Equalizing CRT Phosphor Wear Patterns
Re-Use or Extend the Useful Life of CRT Projector Tubes
Note: this article is several years old but may still be of interest to some home theater enthusiasts.
CRT (cathode ray tube) projectors may be a dying technology, but they are not dead yet. Despite their size and weight compared with digital projectors, CRT projectors have some advantages that an enthusiastic subculture of home-theater aficionados cannot abandon, at least until something truly better comes along. CRTs can produce the deepest and most uniform black levels, and tube life far exceeds the lamp life of a digital. CRT projectors, despite their complexity, are highly repairable compared to a typical digital projector where even the replacement of the lamp may be cause to abandon the whole unit and buy another.
In a CRT projector three separate images produced on the faces of red, green, and blue tubes are converged and projected via separate lenses onto a screen to create a full color image. The light is actually produced by an electron beam striking a phosphor coating on the faces of the tubes. This is similar to the way an image was created on old picture-tube TVs except that the tubes are smaller and driven at a much higher intensity, and each tube produces a single R, G, or B color instead of all three as does a conventional TV picture tube.
Since CRT projector tubes are driven at such high levels, raster and image wear patterns will appear on the phosphor coating over a period of time. This results in a browning of the phosphor and a loss of brightness, and often a static image left displayed on a CRT screen will cause a readable burned pattern in the phosphor. A gradual and uniform wear pattern will be hardly noticeable over time, resulting in only a gradual loss of brightness and possibly a shift in color temperature.
However, due to new tube shortage (most are no longer being produced), there is often a need to use a tube that may have an existing wear pattern. Generally, if the new raster is set up to stay within this wear pattern, it will not be noticed. But this may require moving the projector location and setting the new raster size to something smaller than optimum, which will only accelerate tube wear. If the raster was set larger than the wear pattern, the wear pattern would be projected on the screen and will look like an ugly color-shifted border.
The alternative approach discussed here involves living with the worn area by making a larger phosphor area uniformly worn. Basically custom images are created to illuminate only the areas on the CRT face that are NOT worn. These images are displayed statically for as many hours as necessary to wear the previously virgin phosphor regions to the same level as the original wear pattern.
If this is performed successfully, as it was in my case, the original wear pattern will now disappear into a larger uniformly worn area, resulting in a much larger usable raster area.
This article was posted on CurtPalme.com Home Theater Forum several years ago and was moved shortly after to the Advanced Procedures page.
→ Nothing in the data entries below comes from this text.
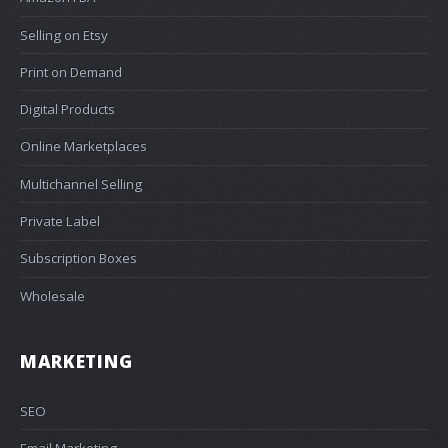
Selling on Etsy
Print on Demand
Digital Products
Online Marketplaces
Multichannel Selling
Private Label
Subscription Boxes
Wholesale
MARKETING
SEO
To avoid confusion here I have flipped the burn masks to match the CRT wear pattern (my projectors were ceiling mounted, so the burn masks were created inverted from the CRT photos).
The Original Forum Post (modified as noted above)
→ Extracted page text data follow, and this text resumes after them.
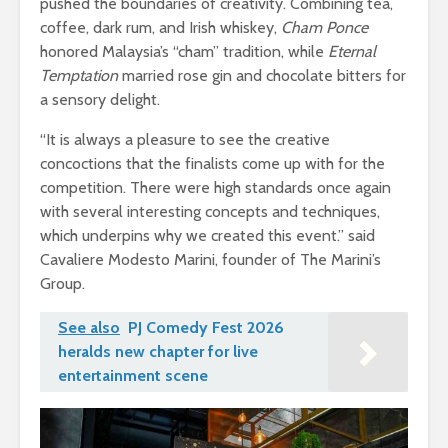
pushed the boundaries of creativity. Combining tea,
coffee, dark rum, and Irish whiskey,
Cham Ponce
honored Malaysia’s “cham” tradition, while
Eternal
Temptation
married rose gin and chocolate bitters for
a sensory delight.
“It is always a pleasure to see the creative
concoctions that the finalists come up with for the
competition. There were high standards once again
with several interesting concepts and techniques,
which underpins why we created this event.” said
Cavaliere Modesto Marini, founder of The Marini’s
Group.
See also
PJ Comedy Fest 2026
heralds new chapter for live
entertainment scene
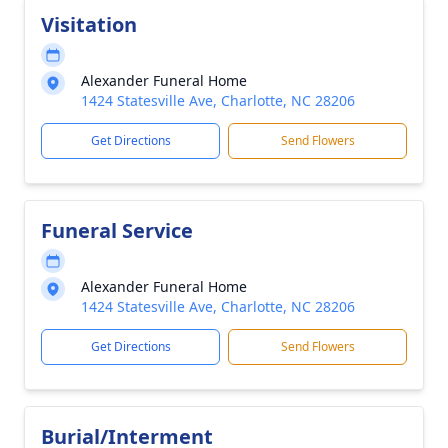
Visitation
Alexander Funeral Home
1424 Statesville Ave, Charlotte, NC 28206
Get Directions
Send Flowers
Funeral Service
Alexander Funeral Home
1424 Statesville Ave, Charlotte, NC 28206
Get Directions
Send Flowers
Burial/Interment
I just finished with what seems to be a successful CRT wear-evening process intended to extend the usable area of a lightly worn XG green tube (one of two Runco XG-852s). I know that this has been done before, but I wasn’t able to find much hard information in my searches prior to trying it. I thought I would document the various steps for anyone else that may want to give it a try. This turned out to be a lot easier and much more controllable than expected.
The idea (which has apparently been around a long time) is to wear down and blend virgin phosphor areas surrounding existing undersized or misplaced CRT wear patterns. This is done to allow subsequent use of a larger image area without any visible discontinuities where the original wear area meets the new larger area.
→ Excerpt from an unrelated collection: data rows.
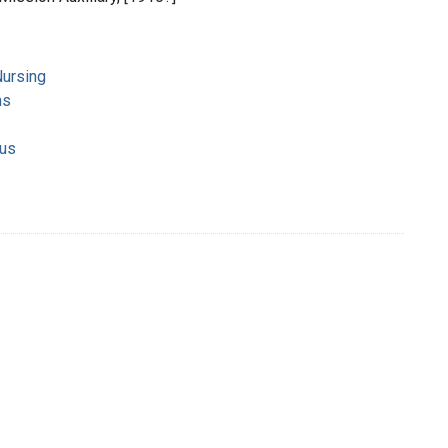
ursing
ns
ous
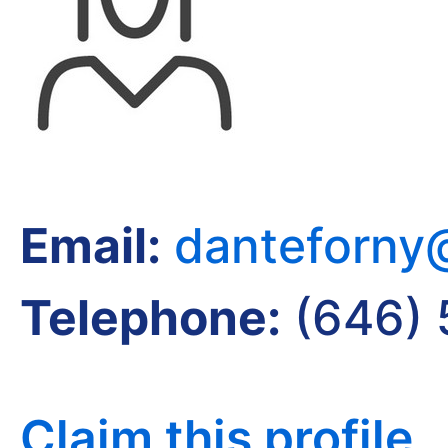
Email:
danteforny
Telephone:
(646)
Claim this profile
Here are the before and after images of my CRT face after my experiment. Ignore the slight moire in the before picture-it was still sharply focused when the photo was taken. And obviously the “after” image should really be the same brightness of the center of the “before” picture – I didn’t do any post processing.
The steps written here are based on the use of my older version of Photoshop 6.0, but if you have a newer version you should be able to translate without any problem.
This procedure was performed on one of a pair of projectors that had apparently been run side-by-side for about 1300 hours. The projector setup had not been optimized, and the wear zones were undersized and poorly centered on both axes. The horizontal offset of each projector from the screen center also required settings that resulted in some vertical keystone distortion in the wear pattern.
The projectors could have been run as-is by operating within the trapezoidal wear zone, but this would have severely under-utilized the phosphor area of all three tubes. And since the R and B tubes are almost mint, this was unacceptable. Although there were many suggestions to just replace the CRT, these projectors were bought as parts machines for my good 852, and CRT replacement wasn’t going to happen.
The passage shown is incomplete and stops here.